昨日(13日)の雲の様子をみると、台風3号は熱帯低気圧(のちに温帯低気圧)に変わったものの、南の海上には大きな雲の渦巻きが停滞しており、この渦巻きの周辺部にあたる東北~西日本にかけて非常に湿った空気が流れ込んでいる状態です。
関東など一部では低気圧の外側の雲がかかって気温が低くなりましたが、晴れている所では、台風の暖気、強い日差し、局地的なフェーン現象などにより、記録的な猛暑となりました。
今日(14日)の最高気温は、大阪府豊中で36.7℃と2日連続で全国一番の暑さを記録し、大阪、奈良、岡山などで、2日連続の猛暑日となり、近畿~四国にかけての8地点で6月の観測史上1位の暑さとなりました。
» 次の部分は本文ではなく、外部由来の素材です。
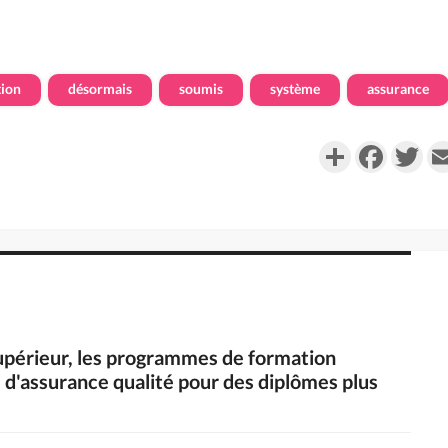
ion
désormais
soumis
système
assurance
Partager
Faceboo
Twi
upérieur, les programmes de formation
d'assurance qualité pour des diplômes plus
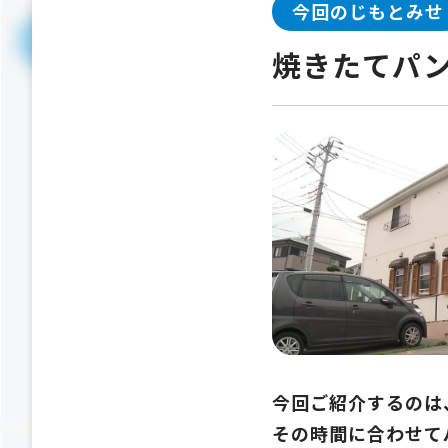
今回のじもとみせ
焼きたてパ
今回ご紹介するのは
その時間に合わせて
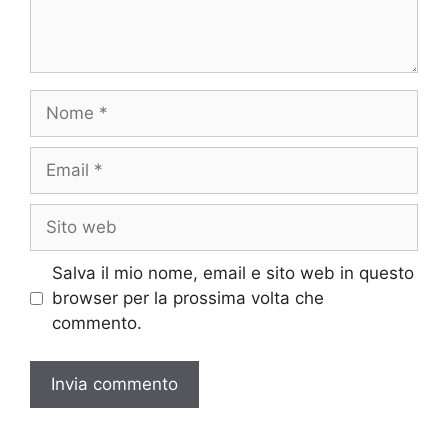
Nome
Email
Sito
web
Salva il mio nome, email e sito web in questo
browser per la prossima volta che
commento.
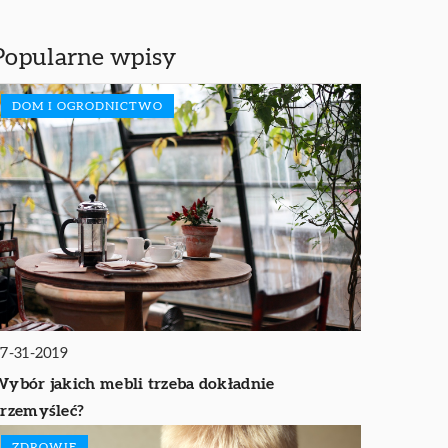
Popularne wpisy
DOM I OGRODNICTWO
7-31-2019
ybór jakich mebli trzeba dokładnie
rzemyśleć?
ZDROWIE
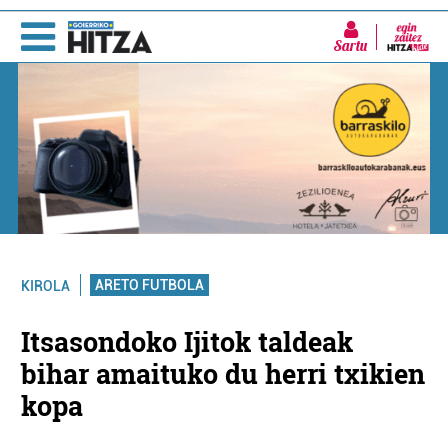
Sartu
ARETO FUTBOLA
KIROLA
Itsasondoko Ijitok taldeak
bihar amaituko du herri txikien
kopa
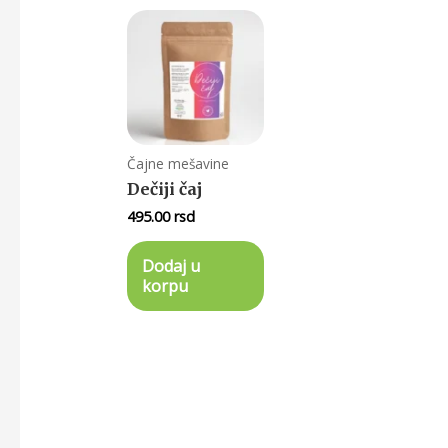
Čajne mešavine
Dečiji čaj
495.00
rsd
Dodaj u
korpu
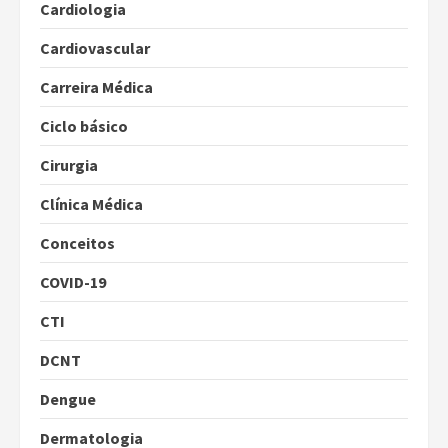
Cardiologia
Cardiovascular
Carreira Médica
Ciclo básico
Cirurgia
Clínica Médica
Conceitos
COVID-19
CTI
DCNT
Dengue
Dermatologia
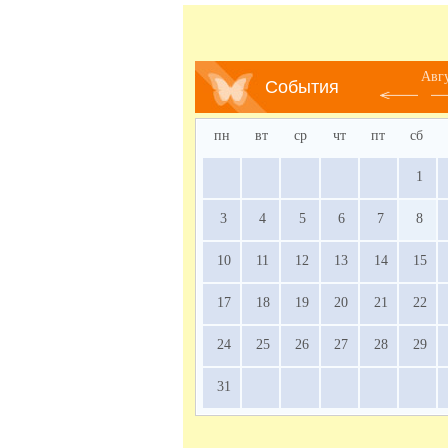
Авг
События
пн
вт
ср
чт
пт
сб
1
3
4
5
6
7
8
10
11
12
13
14
15
17
18
19
20
21
22
24
25
26
27
28
29
31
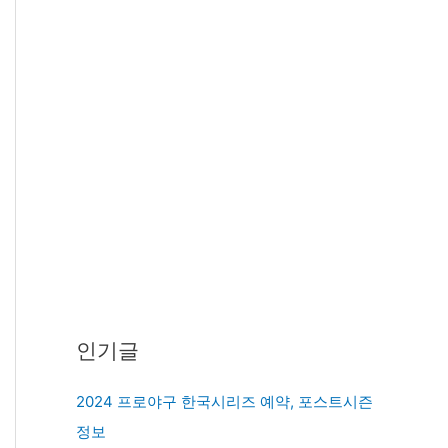
인기글
2024 프로야구 한국시리즈 예약, 포스트시즌
정보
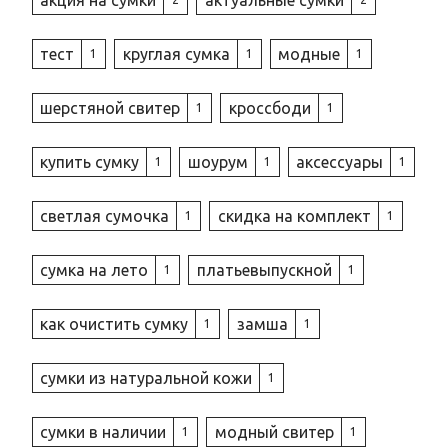
тест
круглая сумка
модные
1
1
1
шерстяной свитер
кроссбоди
1
1
купить сумку
шоурум
аксессуары
1
1
1
светлая сумочка
скидка на комплект
1
1
сумка на лето
платьевыпускной
1
1
как очистить сумку
замша
1
1
сумки из натуральной кожи
1
сумки в наличии
модный свитер
1
1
今後、これほどまでの猛暑は峠を越えますが、来週にかけても晴れれば30℃を超える高温状態が続きますので、引き続き、熱中症にはご注意下さい。
首都圏の水がめは黄色信号
ところで、台風3号が発生した当初は日本列島を北上し、少雨(水不足)という観点からはかなりの雨をもたらしてくれる期待もありましたが、ふたを開けてみれば、日本の手前でストップし衰弱してしまう結果となりました。
この10日間の雨量をみると、台風の影響が大きかった伊豆半島の天城山では400ミリを超え、関東でも箱根では200ミリ以上の大雨となりました。また、東京都心や横浜でも50ミリ以上のまとまった雨となっています。しかし、台風が南の海上で衰えてしまったため、首都圏の水がめ(利根川水系)がある関東北部山沿いの降水量は、ほとんどの所で10ミリ以下に終わってしまっています。
このため、首都圏の水がめともなっている利根川水系8ダムの貯水量は減少の一途をたどっています。現在の貯水量はプールが使用中止になったり、噴水が止まったりするなど、深刻な水不足に陥った平成6年及び、平成8年と比べても極めて少ない貯水量となっています。この利根川水系のダムを潤すには平均的に100ミリ~200ミリ程度の降水量が必要となります。
目先、上空の寒気や来週日本付近へと南下してくる梅雨前線の影響で、これまでより雨は降りやすくなりますが、どれくらいの雨量になるかは予想の難しいところです。仮に来週にかけての雨が空振り傾向で終わってしまうと、再来週はもう6月下旬となります。今後の雨次第では、早々にも取水制限などが検討されるかもしれません。現在、首都圏の水がめには黄色信号がともっている状態と言えるでしょう。
また、今日、気象庁からは6月5日の情報を引き継ぐ形で、東日本や西日本に少雨に関する情報が出されました。